1 September - 22 September 1934
A strike in Woonsocket, RI, part of a national movement to obtain a
minimum wage for textile workers, resulted in the deaths of three workers.
Over 420,000 workers ultimately went on strike.
9 November 1935
The Committee for Industrial Organization (CIO) was formed to expand
industrial unionism.
11 February 1937
General Motors recognizes the United Auto Workers union following a
sit-down strike. Two months later, company guards beat up UAW leaders at
the River Rouge, Michigan plant.
26 May 1937
The 'Battle of the Overpass'. Walter Reuther and a group of UAW supporters,
fresh from having organized GM and Chyrsler, attempting to distribute leaflets
at Gate 4 of the Ford Motor Company's River Rouge plant, and were beaten
up (together with bystanders) by Ford Service Department guards. 30
May 1937
Police killed 10 and wounded 30 during the "Memorial Day Massacre"
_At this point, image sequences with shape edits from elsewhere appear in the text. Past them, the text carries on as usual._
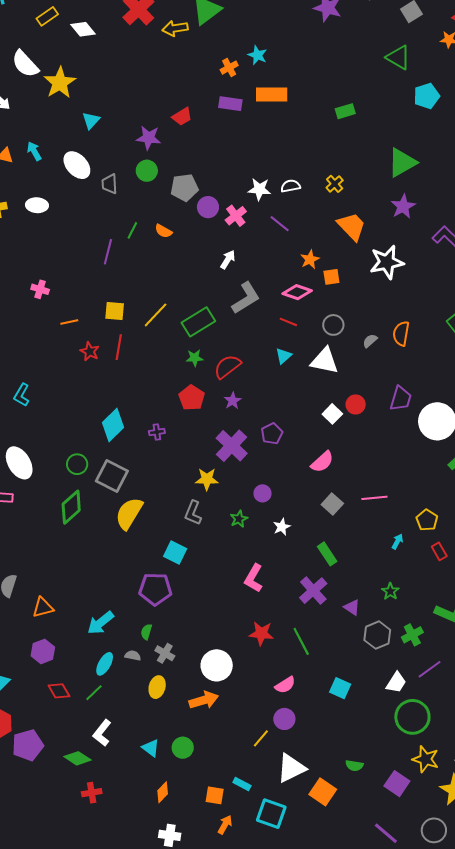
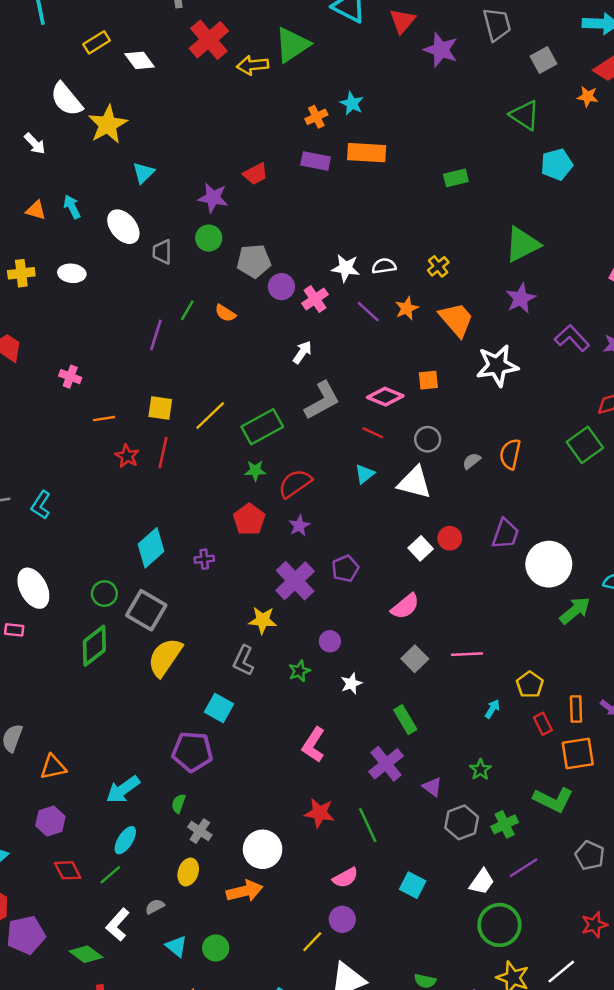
orange star: (310, 259) -> (407, 308), moved
gray semicircle: (133, 656) -> (155, 906), moved, turned -42

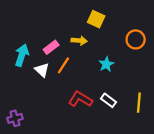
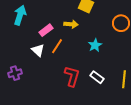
cyan arrow: (22, 55) -> (20, 15), moved
red L-shape: (80, 99) -> (72, 76), turned 75
purple cross: (15, 118) -> (15, 73), moved

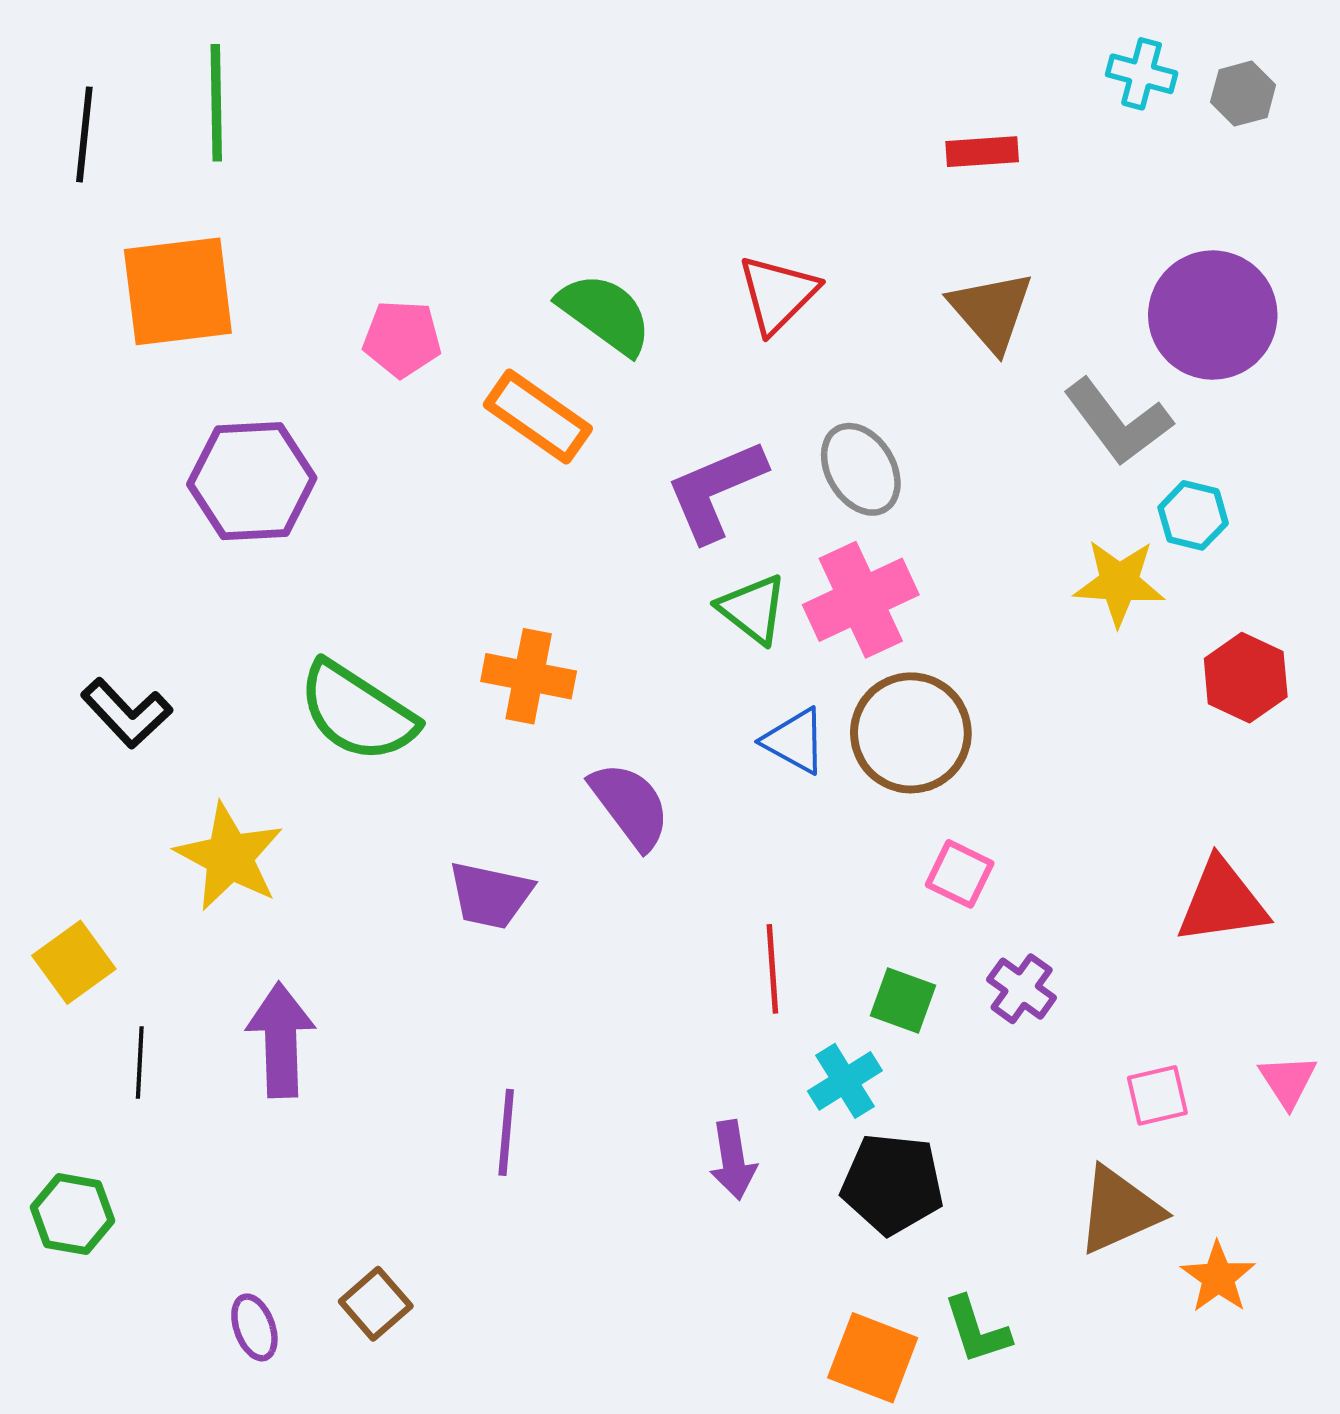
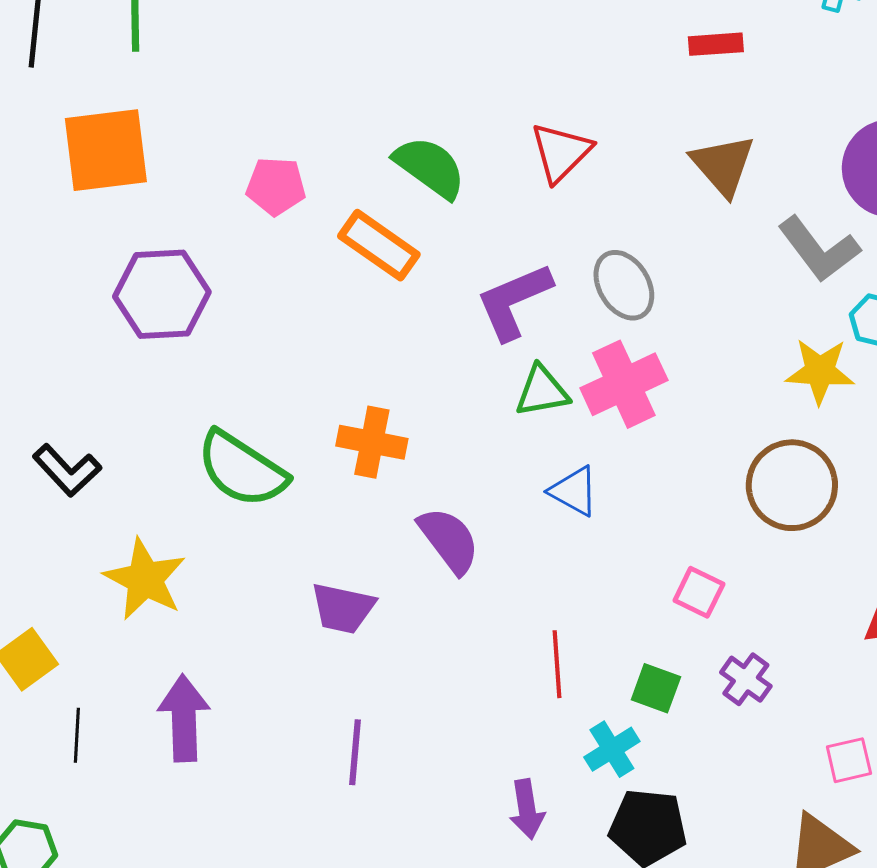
green triangle: (753, 609) -> (542, 391), turned -48
brown circle: (911, 733) -> (792, 485), moved
purple line: (506, 1132) -> (355, 752), moved

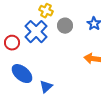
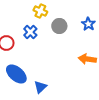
blue cross: (36, 32) -> (30, 32), size x0.6

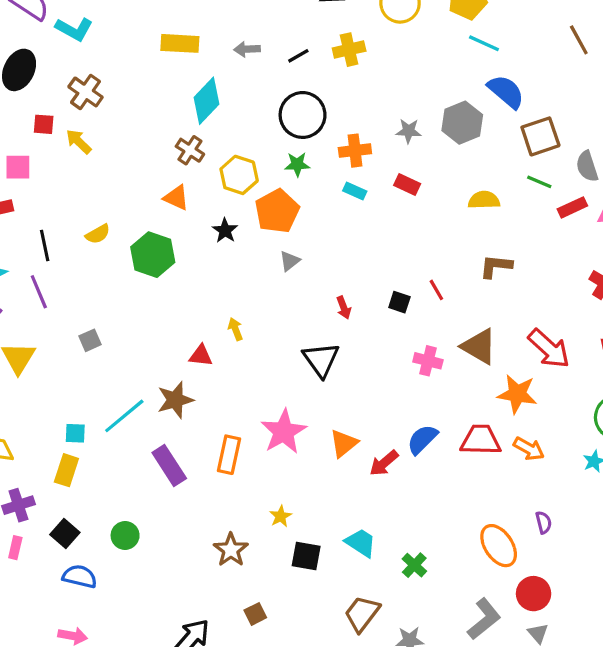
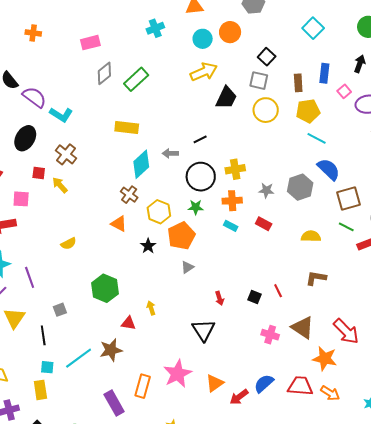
gray arrow: (247, 49) -> (170, 153), moved
yellow cross: (349, 50) -> (235, 169), moved
black line: (45, 245) -> (43, 335), moved
green hexagon: (153, 255) -> (105, 288), moved
purple rectangle: (169, 466) -> (114, 403), moved
yellow rectangle: (66, 470) -> (40, 390), turned -30

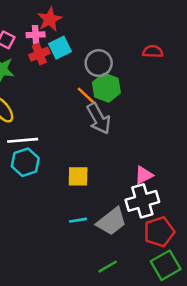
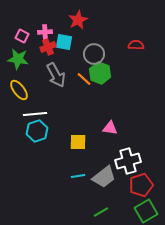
red star: (50, 19) -> (78, 20), moved
cyan square: (60, 48) -> (64, 42), turned 36
gray arrow: (99, 118) -> (56, 75), moved
pink triangle: (144, 175) -> (110, 128), moved, turned 35

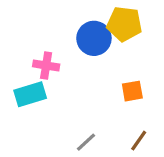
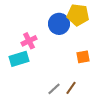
pink cross: (46, 65) -> (29, 41), turned -35
brown line: (139, 141) -> (71, 88), moved

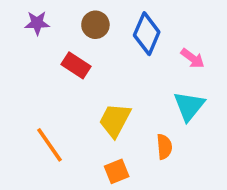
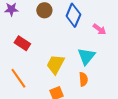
red rectangle: (76, 65) -> (22, 43), moved
cyan triangle: (189, 106) -> (86, 56), moved

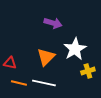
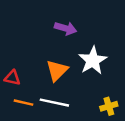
yellow cross: (88, 71) -> (109, 106), moved

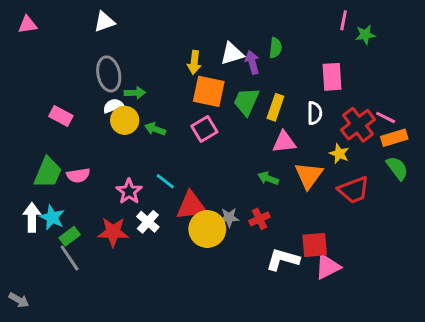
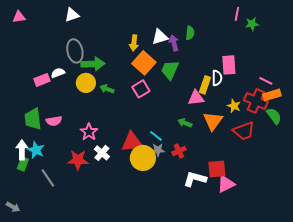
pink rectangle: (332, 77) -> (229, 65), moved
orange square: (209, 91) -> (144, 63), turned 30
green arrow: (135, 93) -> (93, 64), size x1.6
white semicircle: (113, 106) -> (58, 73), moved
yellow rectangle: (275, 107) -> (205, 85), moved
pink rectangle: (61, 116) -> (42, 80), turned -49
red cross: (358, 125) -> (256, 101), moved, turned -30
green trapezoid: (48, 172) -> (33, 119), turned 150
cyan line: (165, 181) -> (156, 136), moved
green rectangle: (70, 236) -> (23, 164), moved, turned -32

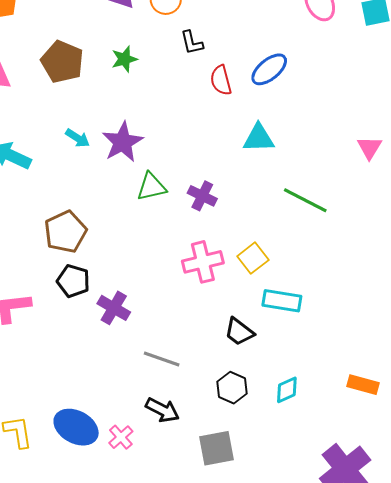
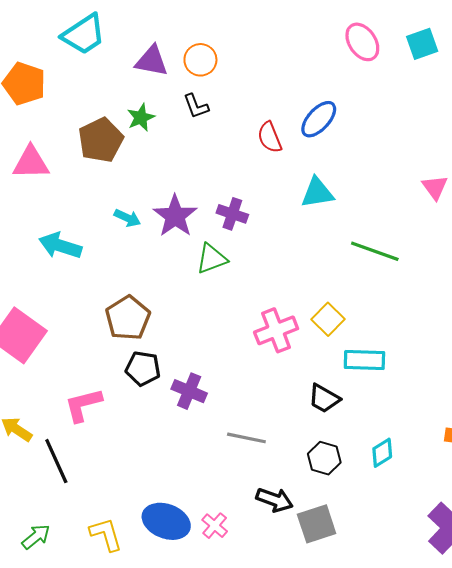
black L-shape: (192, 43) -> (196, 106), moved
green star: (124, 59) -> (141, 118), moved
brown pentagon: (62, 62) -> (101, 140), turned 30
purple cross: (202, 196) -> (232, 214), moved
black arrow: (162, 410) -> (275, 500), moved

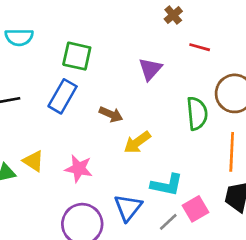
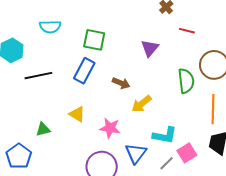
yellow triangle: (33, 161) -> (77, 114), moved
pink star: (79, 169) -> (110, 128), moved

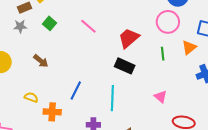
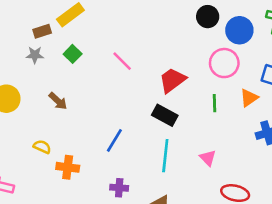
blue line: (76, 90) -> (114, 140), moved
cyan line: (112, 98) -> (165, 156), moved

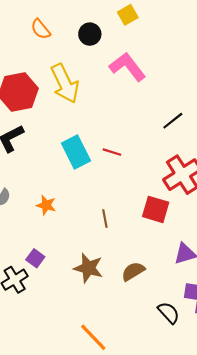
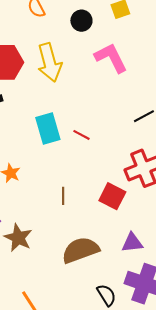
brown star: (88, 268) -> (18, 238), moved
brown semicircle: (133, 271) -> (80, 250), size x1.6

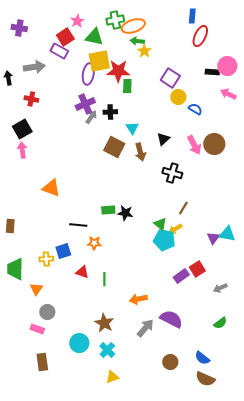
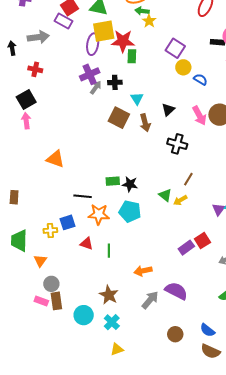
cyan pentagon: (164, 240) -> (130, 211), moved
orange star: (94, 243) -> (99, 214), size x1.5
brown rectangle: (42, 362) -> (56, 301), moved

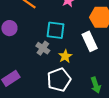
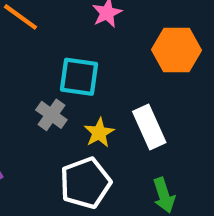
white rectangle: (90, 41) -> (149, 127), moved

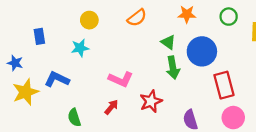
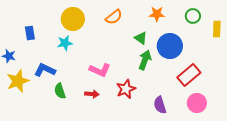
yellow circle: (89, 20) -> (73, 19), size x1.5
green arrow: (173, 68) -> (145, 60), turned -150
red rectangle: (224, 85) -> (189, 75), turned 65
red arrow: (111, 107) -> (92, 94), turned 56
green semicircle: (74, 118) -> (60, 91), moved

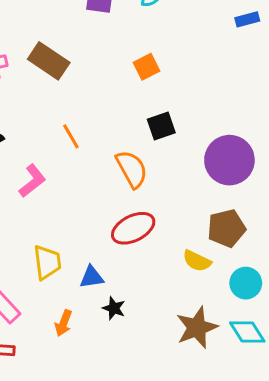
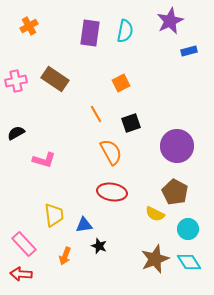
orange line: (71, 136) -> (96, 114), moved
pink L-shape: (32, 181) -> (44, 160), turned 55
red ellipse: (133, 228) -> (112, 192), turned 36
brown pentagon: (226, 228) -> (175, 192), turned -30

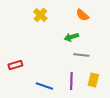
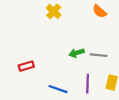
green arrow: (71, 37) -> (77, 53), moved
at the Republic Steel plant in Chicago.
25 June 1938
The Wages and Hours (later Fair Labor Standards) Act is passed, banning
child labor and setting the 40-hour work week. The Act went into effect
in October 1940, and was upheld in the Supreme Court on 3 February 1941.
27 February 1939
The Supreme Court rules that sit-down strikes are illegal.
20 June 1941
Henry Ford recognizes the UAW.
15 December 1941
The AFL pledges that there will be no strikes in defense-related industry
plants for the duration of the war.
28 December 1944
President Franklin D. Roosevelt ordered the Army to seize the executive
offices of Montgomery Ward and Company after the corporation failed to
comply with a National War Labor Board directive regarding union shops.
1946
Workers in packinghouses nation-wide went on strike.
1 April 1946
A strike by 400,000 mine workers in the U.S. began. U.S. troops seized
railroads and coal mines the following month.
4 October 1946
The U.S. Navy seized oil refineries in order to break a 20-state post-war
strike.
20 June 1947
The Taft-Hartley Labor Act, curbing strikes, was vetoed by President
Truman. Congress overrode the veto.
20 April 1948
Labor leader Walter Reuther was shot and seriously wounded by would-be
assassins.
27 August 1950
President Truman ordered the U.S. Army to seize all the nation's railroads
to prevent a general strike. The railroads were not returned to their owners
until two years later.
8 April 1952
President Truman ordered the U.S. Army to seize the nation's steel
mills to avert a strike. The act was ruled to be illegal by the Supreme
Court on 2 June.
5 December 1955
The two largest labor organizations in the U.S. merged to form the
AFL-CIO, with a membership estimated at 15 million.
5 April 1956
Columnist Victor Riesel, a crusader against labor racketeers, was blinded
in New York City when a hired assailant threw sulfuric acid in his face.
14 September 1959
The Landrum-Griffin Act passes, restricting union activity.
7 November 1959
The Taft-Hartley Act is invoked by the Supreme Court to break a steel
strike.
1 April 1963
The longest newspaper strike in U.S. history ended. The 9 major newspapers
in New York City had ceased publication over 100 days before.
10 June 1963
Congress passes a law mandating equal pay to women.
5 January 1970
Joseph A. Yablonski, unsuccessful reform candidate to unseat "Tough
Tony" Boyle as President of the United Mine Workers, was murdered, along
with his wife and daughter, in their Clarksville, Pennsylvania home by
assassins acting on Boyle's orders. Boyle was later convicted of the killing.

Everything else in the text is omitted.